Cote was 17 years old when he decided to leave the reserve and enlist in the army. He said he did it because there was "nothing going on, on the reserve at that time."
"I'd get a job on a farm for about two, three weeks or a month. Then you'd finish the job that you got. So I thought maybe I should just join the army and I'll get steady income," he said, laughing.
"I didn't know they were going over [to Korea], but we started training in Wainwright, Alta., that summer."
'That's the worst part [of training]. You had to have your gun pit all ready by morning.' - Tony Cote, elder and Korean War veteran
Cote said the training and preparing to go into battle was tough.
"I didn't like those night manoeuvres, and you had to dig gun pits," he said, smiling.
"That's the worst part. You had to have your gun pit all ready by morning."
As part of the 81st Field Regiment for the Royal Canadian Artillery, Cote's unit was shipped to Korea in March 1953.
They spent 21 days on the ocean before docking in Japan.
Cote said there was a Canadian base in Japan and then the next morning his unit boarded a smaller ship to head to Korea.
"The Commonwealth troops had already moved towards the centre of Korea because they had taken over the whole place like Incheon [City]," said Cote.
A memory that has remained vivid for Cote since that spring of 1953 was seeing the effects of the war on Korean civilians.
"The worst part of it, what I didn't like to see, was little wee kids at all the train stations, no clothes, starving ... probably their parents got killed. These are the things that you see when you go into action."
Cote said the children were no older than four or five years old, begging for food.
"We used to throw our rations at them from the train... We would just throw them out to them. You'd see them scrambling, picking them up and what not."
Cote was not the only Indigenous soldier in his unit.
"There was about six of us," he said.
Along with other battalions he said there were quite a number of First Nations soldiers. He emphasized the amazing work ethic of Indigenous soldiers in the Korean war and the sheer commitment each soldier gave to each task.

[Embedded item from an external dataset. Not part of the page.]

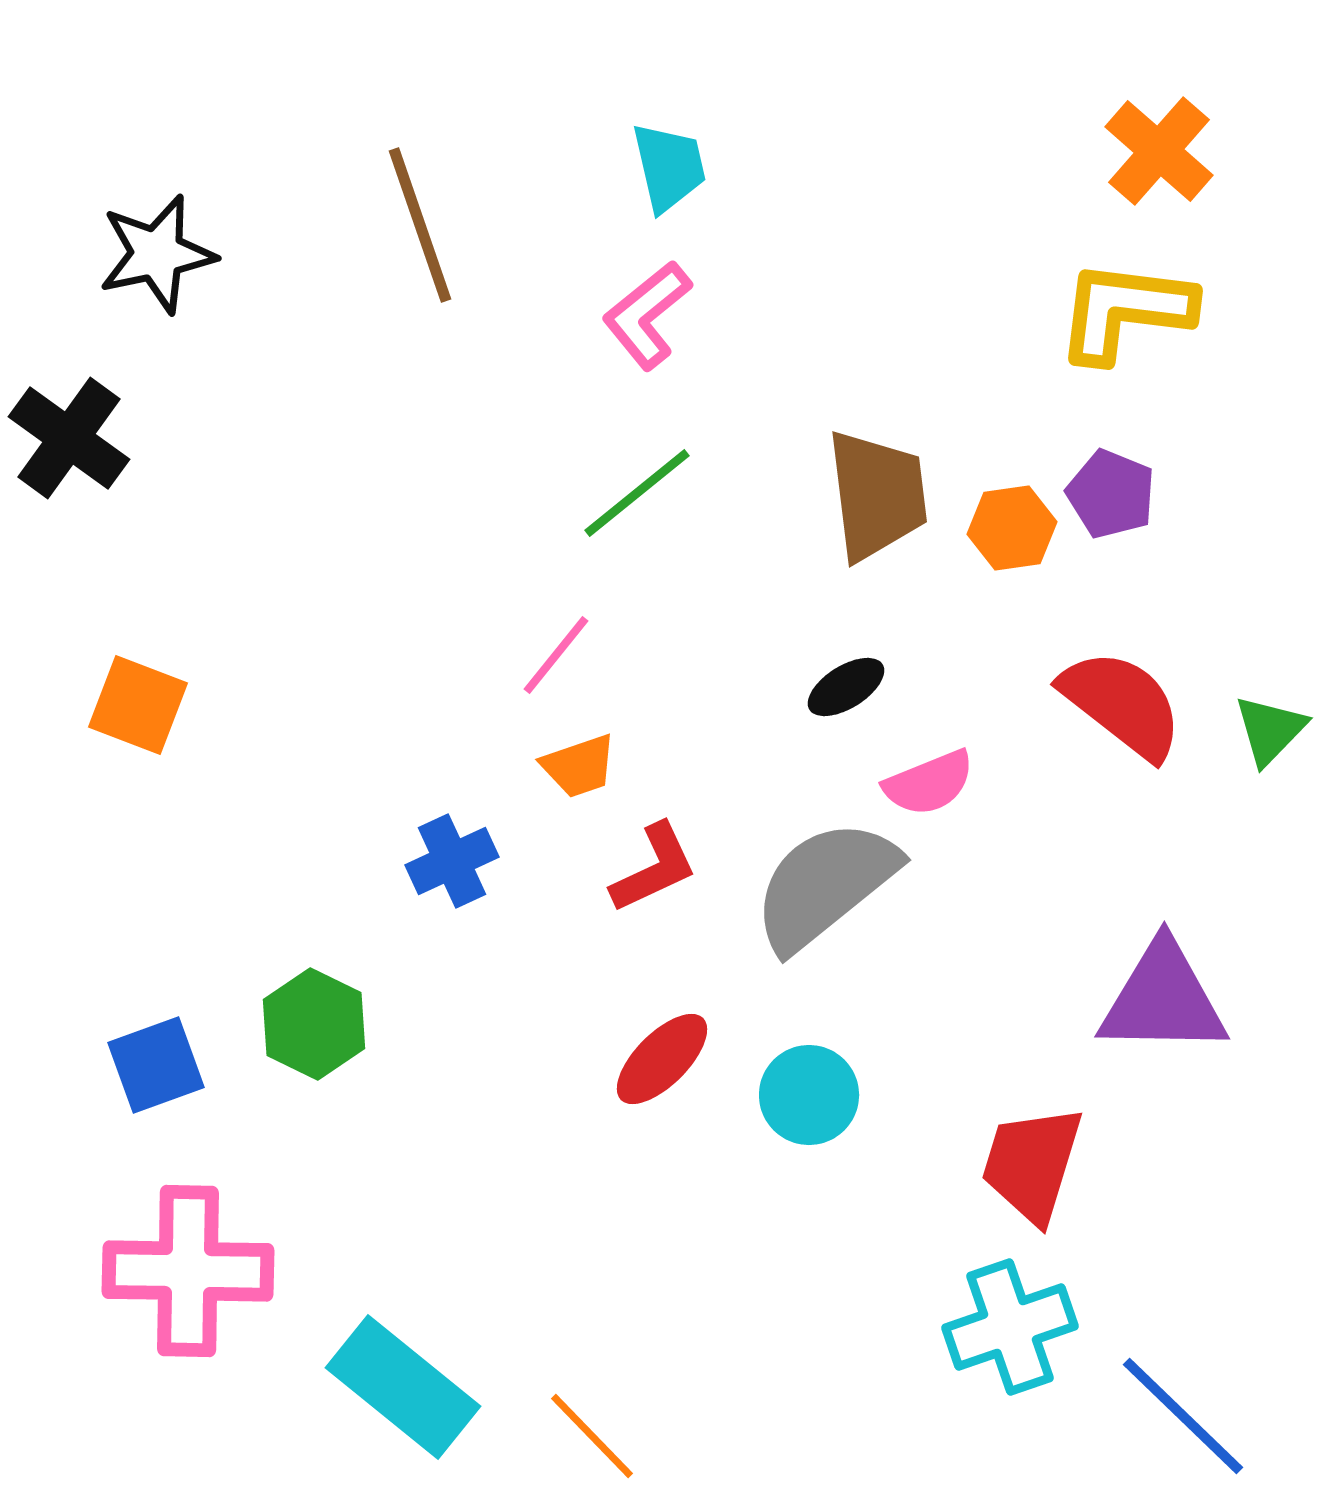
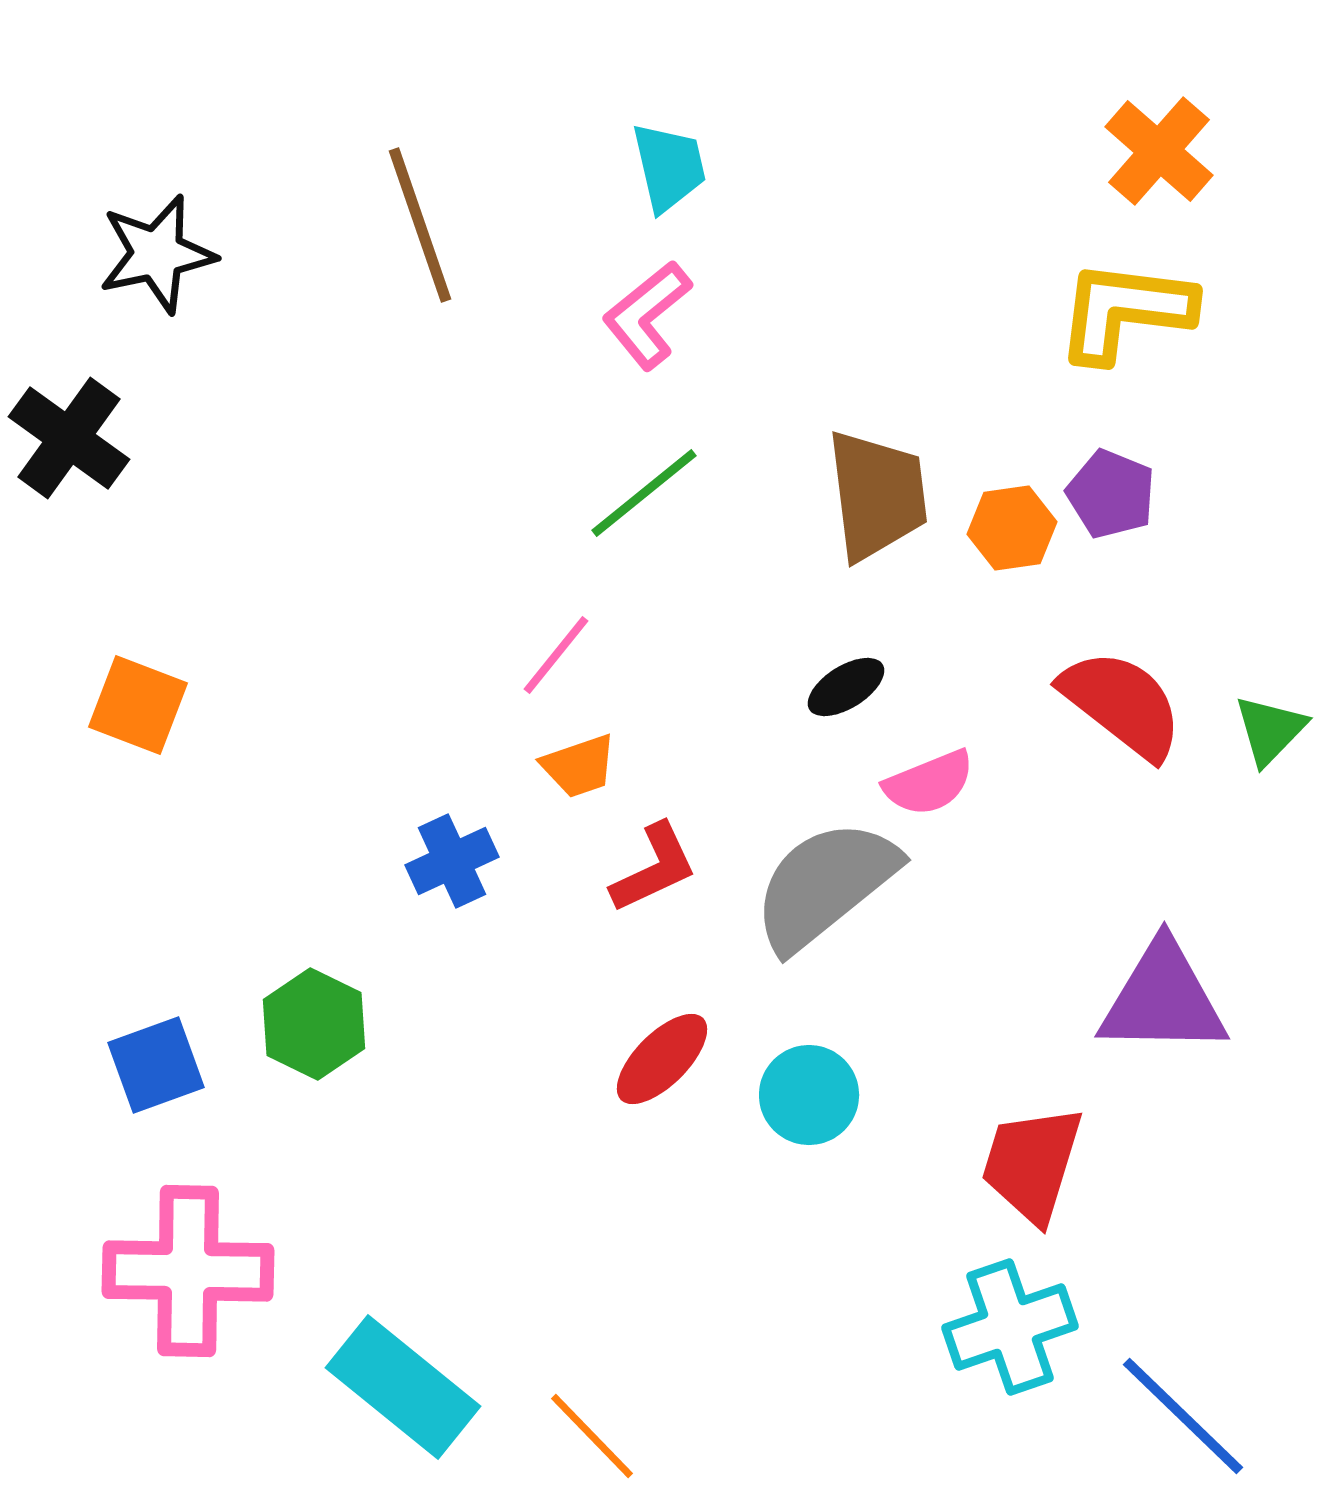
green line: moved 7 px right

Indigenous peoples have a long-standing relationship with Canada's Armed Forces and many chose to enlist during the world wars, even though they were not subject to conscription efforts of the federal government.

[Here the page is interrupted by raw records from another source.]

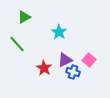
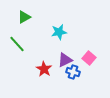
cyan star: rotated 28 degrees clockwise
pink square: moved 2 px up
red star: moved 1 px down
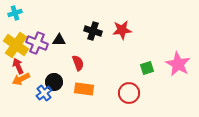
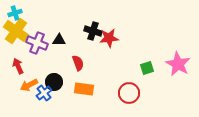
red star: moved 13 px left, 8 px down
yellow cross: moved 14 px up
orange arrow: moved 8 px right, 6 px down
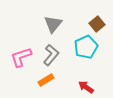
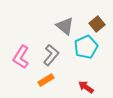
gray triangle: moved 12 px right, 2 px down; rotated 30 degrees counterclockwise
pink L-shape: rotated 40 degrees counterclockwise
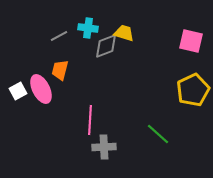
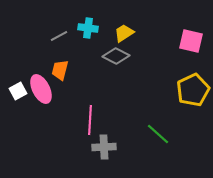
yellow trapezoid: rotated 50 degrees counterclockwise
gray diamond: moved 10 px right, 10 px down; rotated 48 degrees clockwise
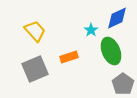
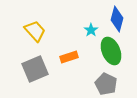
blue diamond: moved 1 px down; rotated 50 degrees counterclockwise
gray pentagon: moved 17 px left; rotated 10 degrees counterclockwise
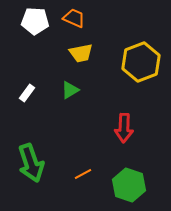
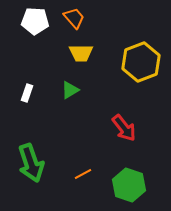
orange trapezoid: rotated 25 degrees clockwise
yellow trapezoid: rotated 10 degrees clockwise
white rectangle: rotated 18 degrees counterclockwise
red arrow: rotated 40 degrees counterclockwise
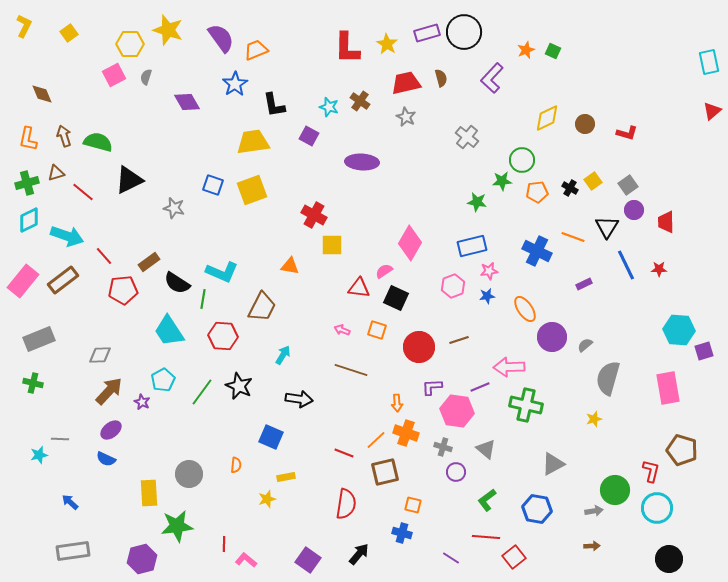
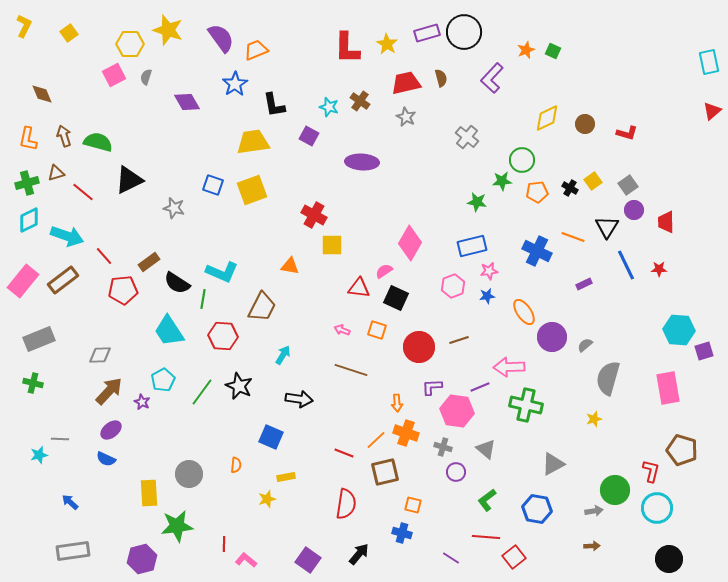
orange ellipse at (525, 309): moved 1 px left, 3 px down
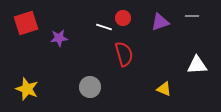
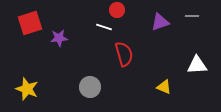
red circle: moved 6 px left, 8 px up
red square: moved 4 px right
yellow triangle: moved 2 px up
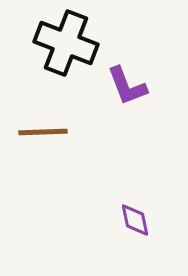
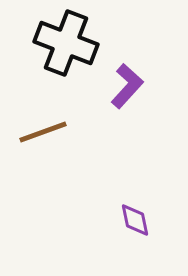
purple L-shape: rotated 117 degrees counterclockwise
brown line: rotated 18 degrees counterclockwise
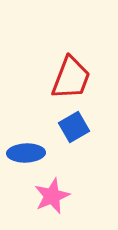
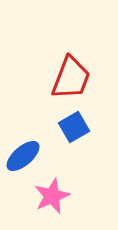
blue ellipse: moved 3 px left, 3 px down; rotated 39 degrees counterclockwise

"My grandfather was a part of the Armed Forces," said Sgt. Christopher Bird of the Royal Regina Rifles, who is also a member of George Gordon First Nation.
Bird started his military career 23 years ago when he took part in the Canadian Armed Forces' Bold Eagle program.
According to its website, the summer employment program combines Indigenous culture with military training.
Bird, now 41, is the newly-appointed Bold Eagle program co-ordinator. He said the role has provided him with a great opportunity to meet Indigenous youth.
"I am able to see the respect that is given to the military, past and serving members."
The Regina Police Service also believes the role of Indigenous peoples in the military is something that should be recognized and remembered.
"Anytime we could come out and show support ... for those veterans that lost their lives and gave themselves to our country, to our city and to our province, we're proud to do so," said deputy chief Dean Rae.